Super Bowl Sunday closes the book on yet another NFL season.
But for Mike Tannenbaum, it’s the beginning of a new chapter.
That’s because Tannenbaum, the former Jets general manager, takes over as the Miami Dolphins’ executive vice president of football operations on the day a new champion is crowned.
He’ll do a little bit of everything in his new role, but a big part of his job will be helping decide what and how to compensate Ryan Tannehill going forward. Dolphins GM Dennis Hickey already made it clear that Tannehill is in the team’s future plans – even if Tannenbaum jokingly pleaded ignorance on the subject to the Miami Herald.
“I’m assuming [Tannehill’s agent] Pat Dye is going to read what I say, so I’m going to say, ‘We’re not really sure about Ryan,’ ” Tannenbaum said before laughing.
Then Tannenbaum added, more seriously: “One of the fun part of these jobs is the Collective Bargaining Agreement gives you a lot of clubs you can put in your bag, and you sit down and you try to hammer out and you try to find a landing spot that’s good for Ryan, Pat Dye, Steve Ross, the Miami Dolphins and everybody in between.”
So yes, at some point – either this offseason or next – the team will enter contract extension talks with Tannehill, who is technically entering the final year of his deal. But given those CBA options Tannenbaum referenced, there’s not the urgency one might expect.

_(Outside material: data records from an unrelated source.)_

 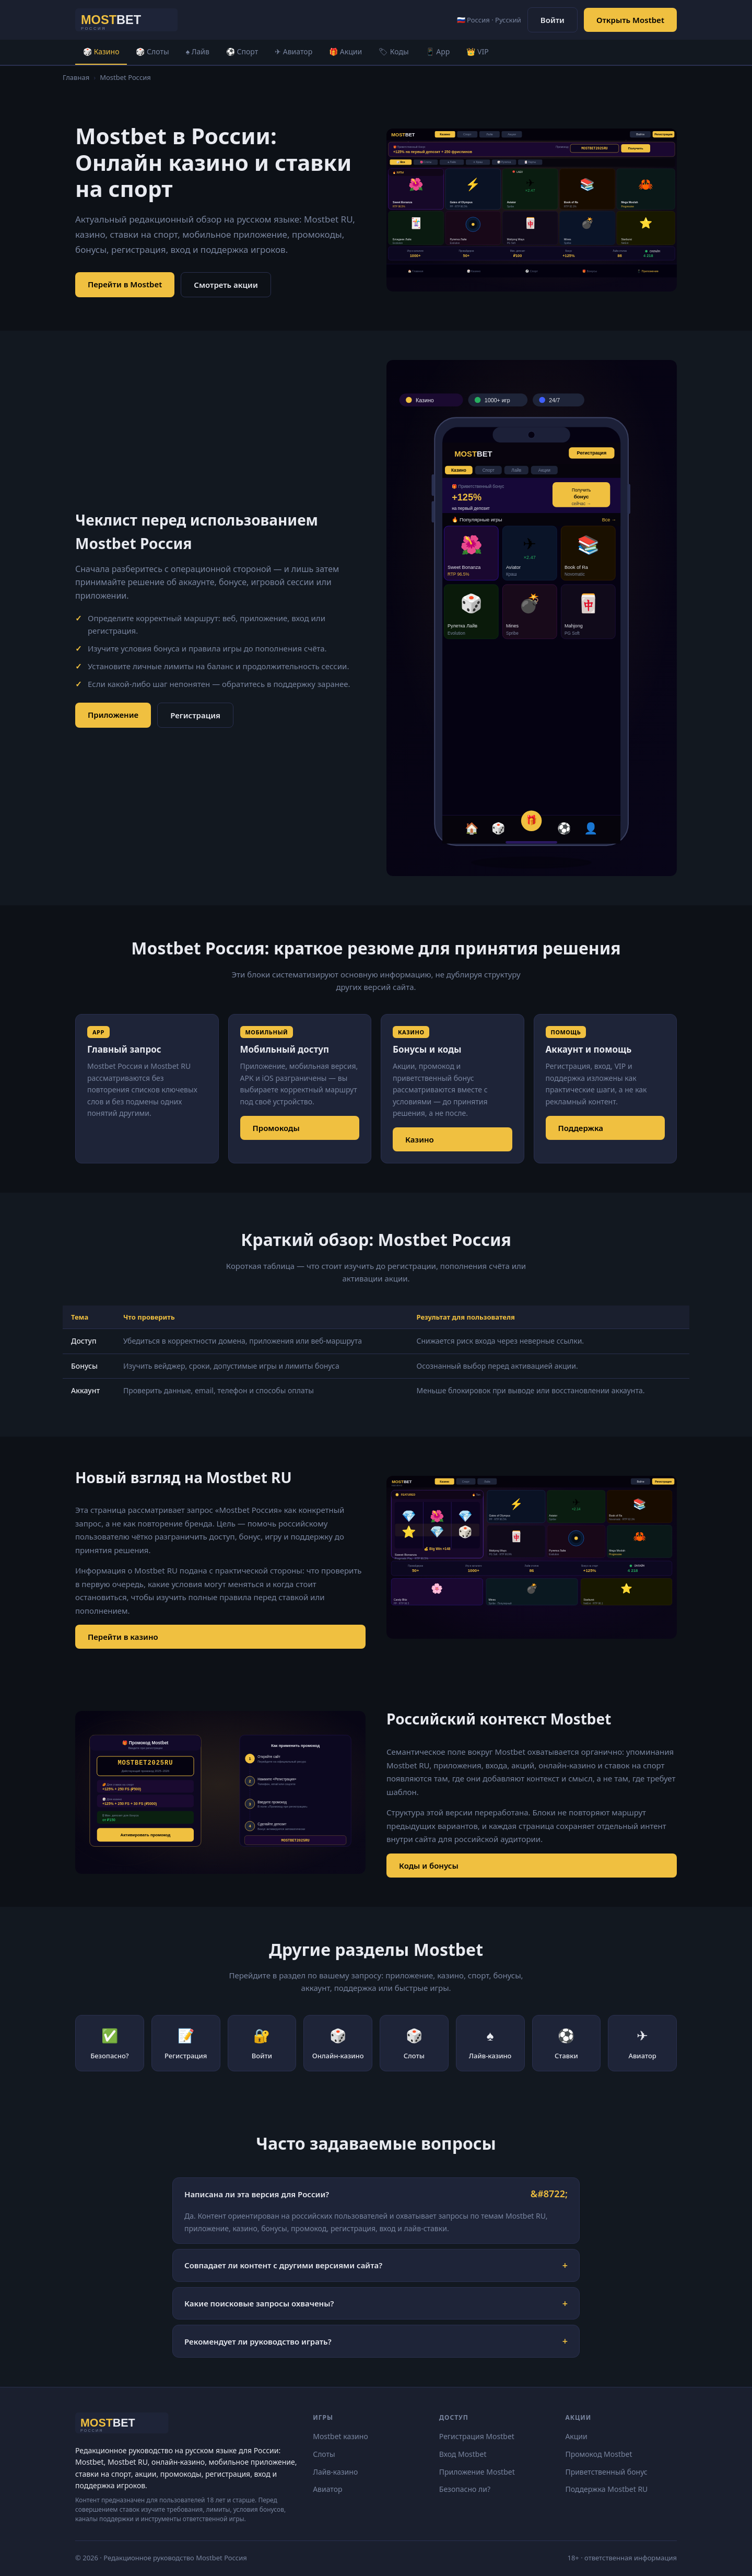 What do you see at coordinates (477, 51) in the screenshot?
I see `👑 VIP` at bounding box center [477, 51]. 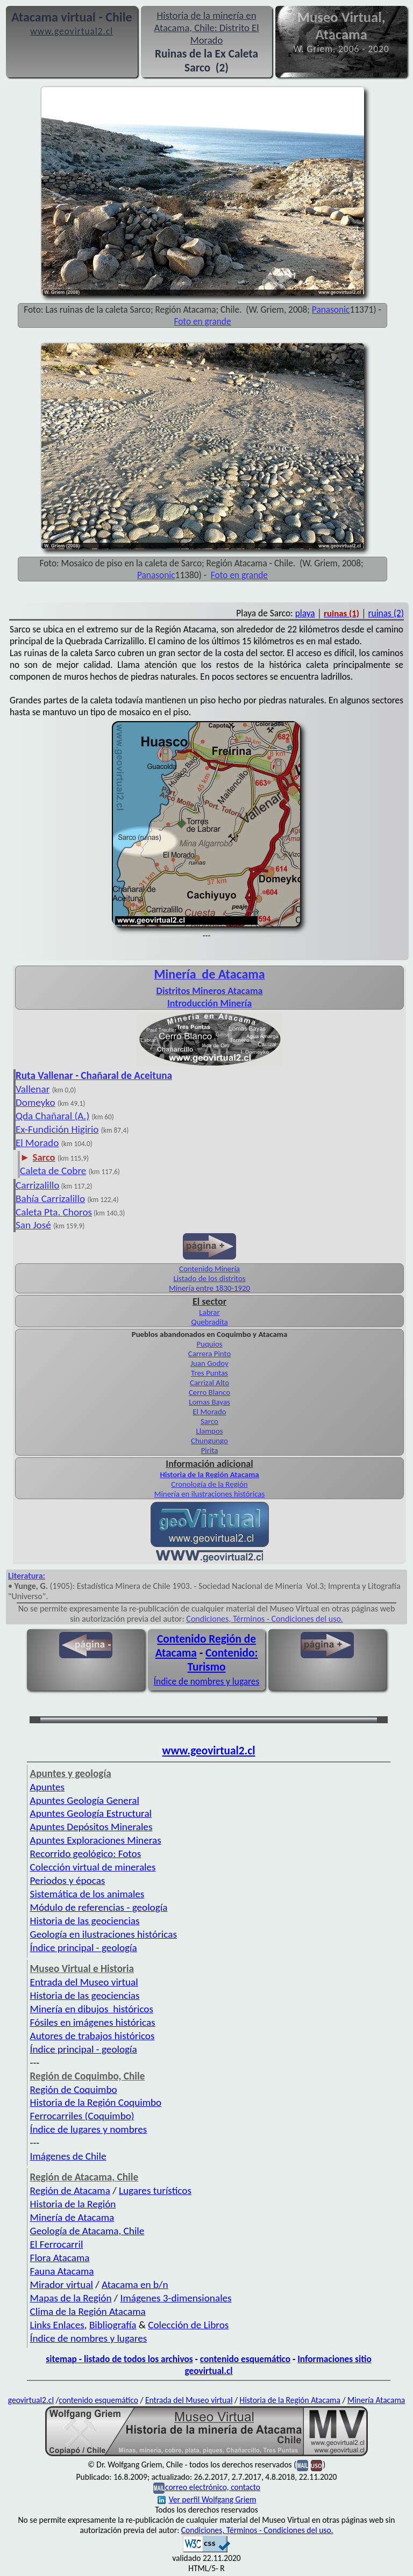 Image resolution: width=413 pixels, height=2576 pixels. I want to click on Quebradita, so click(209, 1322).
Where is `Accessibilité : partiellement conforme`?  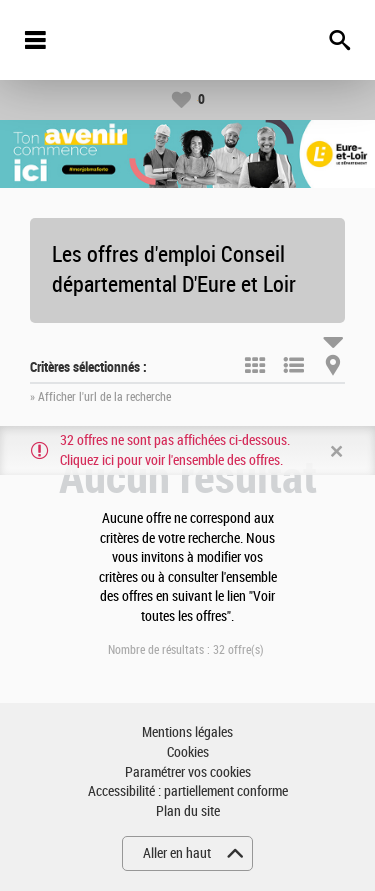 Accessibilité : partiellement conforme is located at coordinates (188, 791).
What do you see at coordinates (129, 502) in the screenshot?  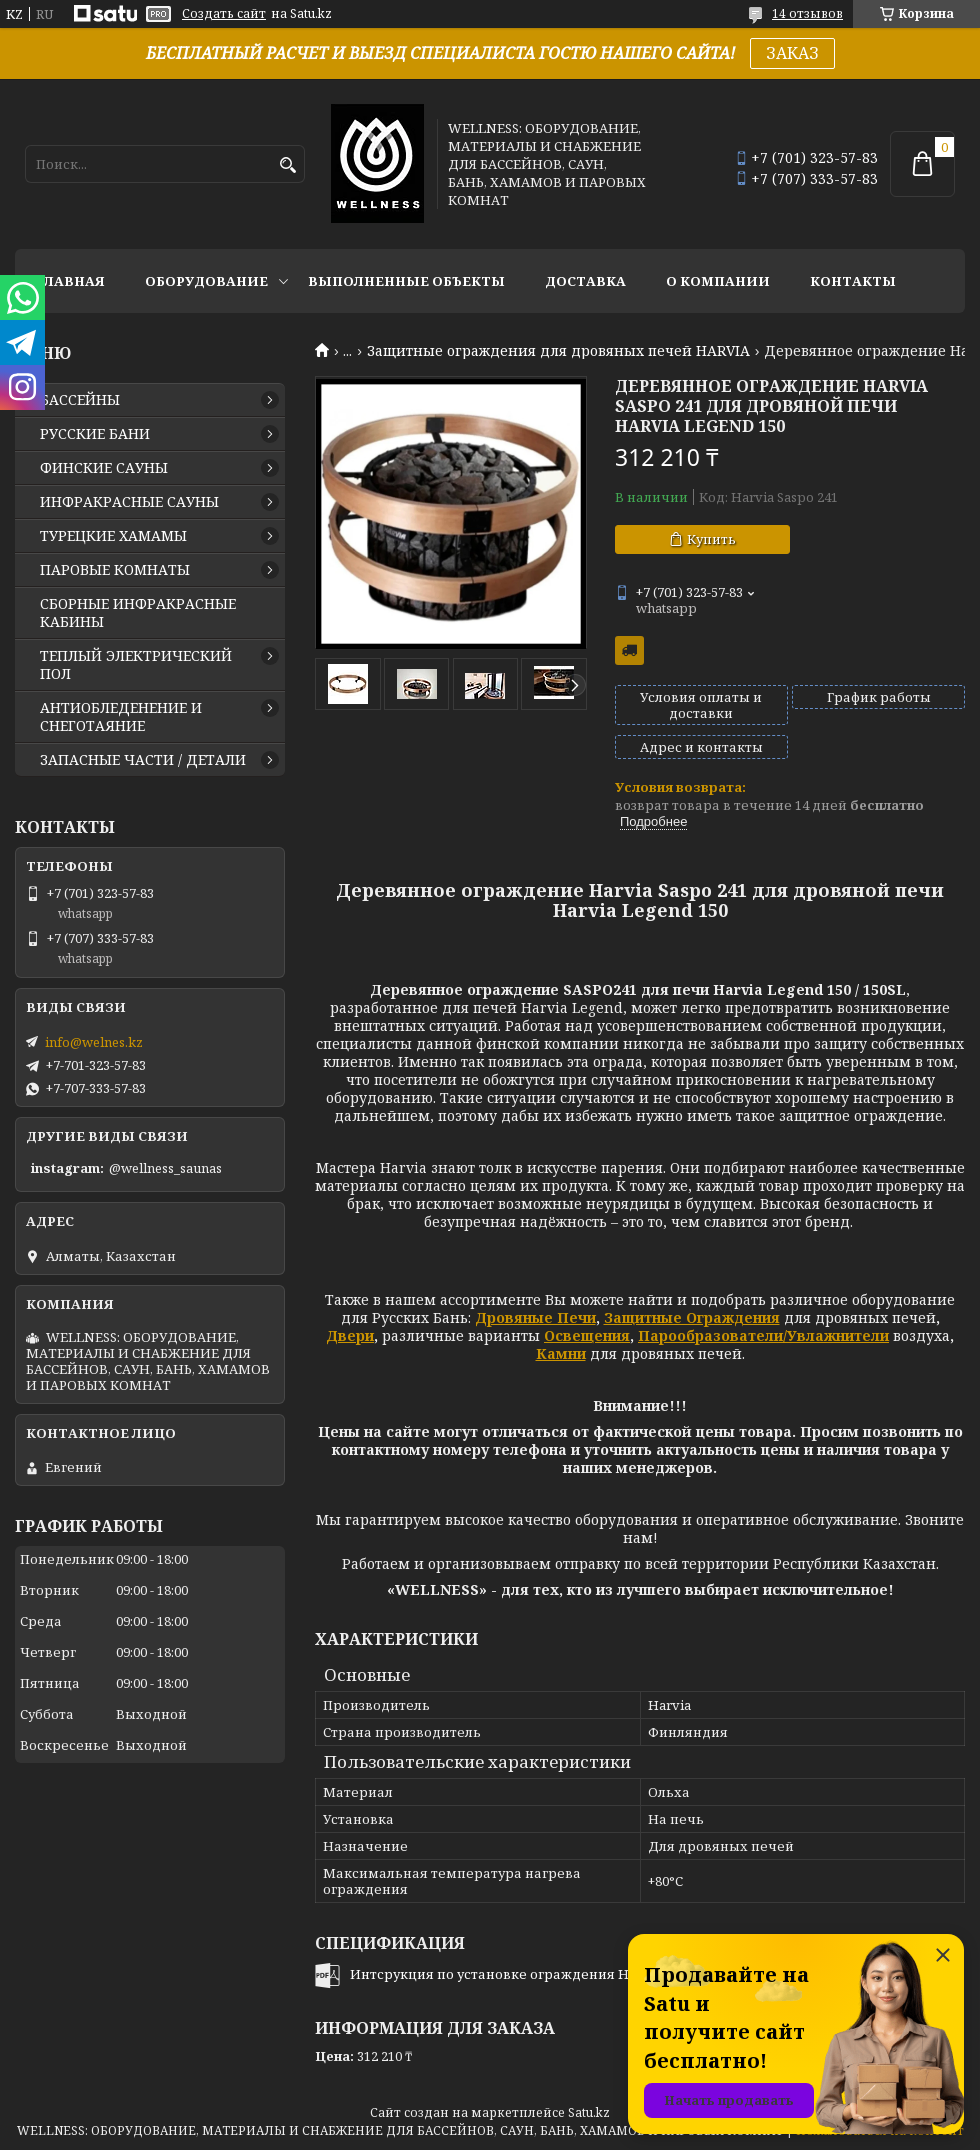 I see `ИНФРАКРАСНЫЕ САУНЫ` at bounding box center [129, 502].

Assuming a long-term deal isn’t in place by May, the Dolphins will almost certainly pick up the fifth-year, $15 million option on Tannehill’s rookie contract.
“When you’re dealing with the emotional dynamic of no deadlines, sometimes things can just take a little bit longer,” Tannenbaum said. “I think there’s enough clubs in your bag to find a landing spot. It just takes some time.”
A far more pressing matter: What to do about the team’s somewhat limited salary cap situation. Though the precise salary cap figure for 2015 has not been announced, it’s expected to be around $142 million. Even with money carried over from 2014, the Dolphins are only believed to currently be around $3 million to $5 million under that figure.
However, they can easily free up some $40 million in space by cutting several veteran players such as Dannell Ellerbe and Cortland Finnegan.
“I’m cautiously optimistic,” Tannenbaum said. “Sometimes the perception of a team’s salary cap and what it really is are two different things because of the complexities of the rules and the subjective nature of contracts in terms of guaranteed money and non-guaranteed money.
“I think there will definitely be a workable plan, and obviously there’s been a lot of work that’s been done up to this point, and then whatever I can add to that moving forward.”